Last post of our trip to Northumberland
NORTHSUNDERLAND / SEAHOUSES to give the village its full title, is remembered so well as a fishing village. Alas, very little is left of that illustrious heritage of the 1800's and the village now thrives under a new veil uniquely known as "TOURISM". Initially the harbour was used for the shipment of considerable quantities of corn. Indeed during the summer of 1846 over 1000 tons of corn was shipped out. During the 1770's the quarrying of limestone and subsequent burning in the still evident lime kilns was an important industry. The quicklime was cargoed to Scotland mainly for fertiliser. The closing of the draw kilns in 1860 coincided with the upsurge of the fishing with which Seahouses is perhaps best known - Herring was king! This atmospheric period of Seahouses life brought all the wonderful innovations associated with its development. An enlarged harbour a huge visiting herring fleet, 10 herring yards, a railway to carry the herring, Woodgers kippers, even the two world wars didn't spoil the 'local' feel of Seahouses. The demise of the herring and other fishings altered the old world 'feel' of the village, but the ever resourceful inhabitants have adapted the situation to cater for the holiday maker and day tripper alike.

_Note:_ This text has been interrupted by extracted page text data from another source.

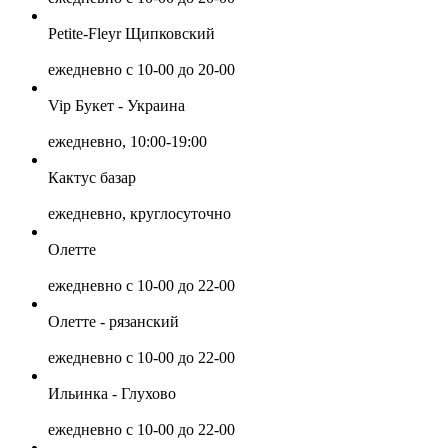
Petite-Fleyr Щипковский
ежедневно с 10-00 до 20-00
Vip Букет - Украина
ежедневно, 10:00-19:00
Кактус базар
ежедневно, круглосуточно
Олетте
ежедневно с 10-00 до 22-00
Олетте - рязанский
ежедневно с 10-00 до 22-00
Ильинка - Глухово
ежедневно с 10-00 до 22-00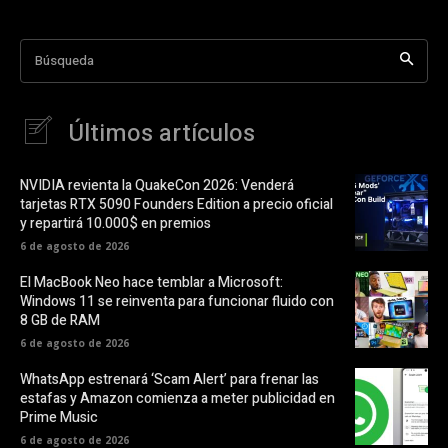
Búsqueda
Últimos artículos
NVIDIA revienta la QuakeCon 2026: Venderá
tarjetas RTX 5090 Founders Edition a precio oficial
y repartirá 10.000$ en premios
6 de agosto de 2026
El MacBook Neo hace temblar a Microsoft:
Windows 11 se reinventa para funcionar fluido con
8 GB de RAM
6 de agosto de 2026
WhatsApp estrenará ‘Scam Alert’ para frenar las
estafas y Amazon comienza a meter publicidad en
Prime Music
6 de agosto de 2026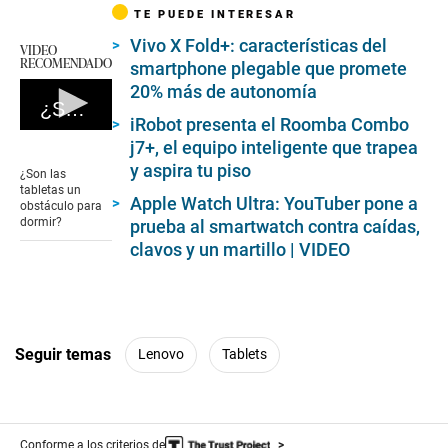
TE PUEDE INTERESAR
Vivo X Fold+: características del
VIDEO
RECOMENDADO
smartphone plegable que promete
20% más de autonomía
¿Son las tabletas un obstáculo para dormir?
iRobot presenta el Roomba Combo
0
j7+, el equipo inteligente que trapea
seconds
y aspira tu piso
of
¿Son las
3
tabletas un
minutes,
Apple Watch Ultra: YouTuber pone a
obstáculo para
50
dormir?
prueba al smartwatch contra caídas,
seconds
clavos y un martillo | VIDEO
Seguir temas
Lenovo
Tablets
Conforme a los criterios de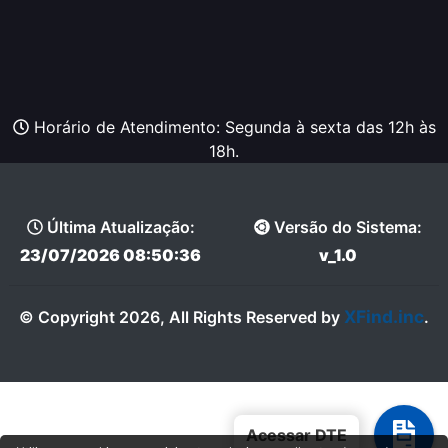
Horário de Atendimento: Segunda à sexta das 12h às
18h.
Última Atualização:
Versão do Sistema:
23/07/2026 08:50:36
v_1.0
XFind.inc
© Copyright 2026, All Rights Reserved by
.
Acessar DTE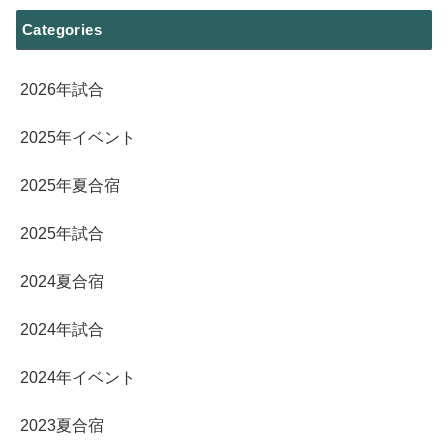
Categories
2026年試合
2025年イベント
2025年夏合宿
2025年試合
2024夏合宿
2024年試合
2024年イベント
2023夏合宿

Sea trips to the Farne Islands still provide the visitor a chance to imagine Seahouses and its historic past.
Just before the harbour the rocks have a small colony of sea birds nesting.
Carr End, Seahouses
Stone building used for storing gunpowder in the late 19th century.
The Eider ducks were about in good numbers, this is the bird that first started me down the road of bird watching when I saw them for the first time here on holiday in 2009.
They have the most wonderful call, you can listen to them here on the RSPB web page.
They even came out of the water , hoping to be fed.
Another bird in the harbour, new to me were
Small flocks of Turnstone (Arenaria interpres) were feeding on the water edge.
Seahouses’ fishing past lives on at Swallow Fish, who operate the UK’s oldest operating smokehouses.
Singing in the sun was a Starling.
From Seahouses you could walk along the beach to Bamburgh Castle.
I was so happy it was still open and running.
That's it folk's....
Hope you liked the photos from Northumberland.